4. Let them ask a question as soon as they have one

If you’re serious about ensuring that people get their questions answered, invite people to interrupt you and ask their question. It’s the only way to ensure this. That’s when the question is burning for them. The longer you make people wait, the less likely they are to remember it. Once you’ve moved onto a new topic, their question will seem less relevant. Joey Asher from Talking Points blog says:

Questions aren’t to be feared. They’re to be embraced.  There’s no better way to connect with an audience than to allow them free rein to ask as many questions as they want.

5. Invite people to write down their questions as they think of them

If you don’t want to take questions throughout, you can help people remember their questions by suggesting that they write them down.
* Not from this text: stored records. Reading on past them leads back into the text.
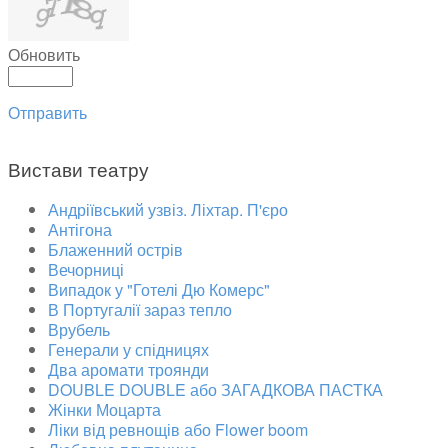
Обновить
Отправить
Вистави театру
Андріївський узвіз. Ліхтар. П'єро
Антігона
Блаженний острів
Вечорниці
Випадок у "Готелі Дю Комерс"
В Португалії зараз тепло
Врубель
Генерали у спідницях
Два аромати троянди
DOUBLE DOUBLE або ЗАГАДКОВА ПАСТКА
Жінки Моцарта
Ліки від ревнощів або Flower boom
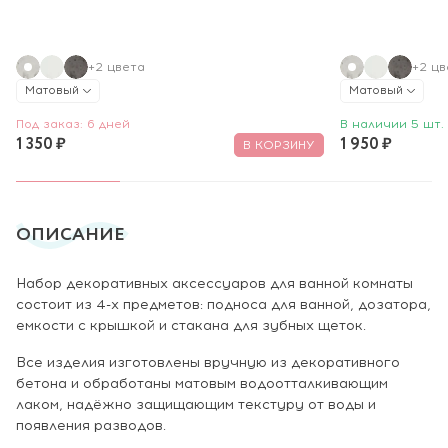
+2 цвета
+2 цв
Матовый
Матовый
Под заказ: 6 дней
В наличии 5 шт.
1 350 ₽
1 950 ₽
В КОРЗИНУ
ОПИСАНИЕ
Набор декоративных аксессуаров для ванной комнаты
состоит из 4-х предметов: подноса для ванной, дозатора,
емкости с крышкой и стакана для зубных щеток.
Все изделия изготовлены вручную из декоративного
бетона и обработаны матовым водоотталкивающим
лаком, надёжно защищающим текстуру от воды и
появления разводов.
6. Validate every question

It takes courage to ask a question. It’s public speaking – just not from the front of the room. People are held back by wondering if their question is stupid or did they miss something and you already answered it. So you need to do your bit to make it a safe environment for people to ask questions. Do that by responding warmly to all questions that are asked – even if the question is stupid or you had already covered it. I don’t recommend saying “Good question”. It’s become a cliche which is often used when the presenter can’t immediately think of the answer.

7. Have people discuss in pairs any questions they may have

If your audience seems a little shy, give them an opportunity to discuss their questions with one other person before they ask them in front of the whole of the audience. Here’s how do do this:

“I’m going to ask for questions in a moment. Please turn to the person next to you and discuss together any questions you have. Then I’ll answer those questions.”

This has several benefits:

  • It gives people the opportunity to try out their question in front of one person before risking humiliation in front of the whole audience.
  • Any questions that are answered by material you’ve already covered can be answered by their partner.
  • It gives people the opportunity to rehearse and fine-tune their question so that it will be shorter and clearer when they ask you.

8. Answer questions clearly and succinctly

If you answer every question with a long-winded and incoherent ramble, people are going to be reluctant to ask you another one. They’ll conclude they’re unlikely to get a useful answer from you. Nor do they want to subject the rest of the audience to another ramble.

More resources on other blogs

Five ways to make presentations Q&A friendly from Joey Asher at Talking Points. He also recommends validating every question:

Smiling at the questioner is like rewarding a dog for sitting on command.  Once rewarded, the chances are the audience will ask more.

John Windsor has a useful post Making the most of a Q&A session. He stresses anticipating the questions that might be asked. And also advises that you recap and conclude your presentation after the Q&A session. That provides a stronger ending to your presentation than just lettting questions peter out.

Andrew Dlugan discusses Leading the perfect Q&A. This covers all elements of the Q&A session from both the audience’s point of view and the presenters.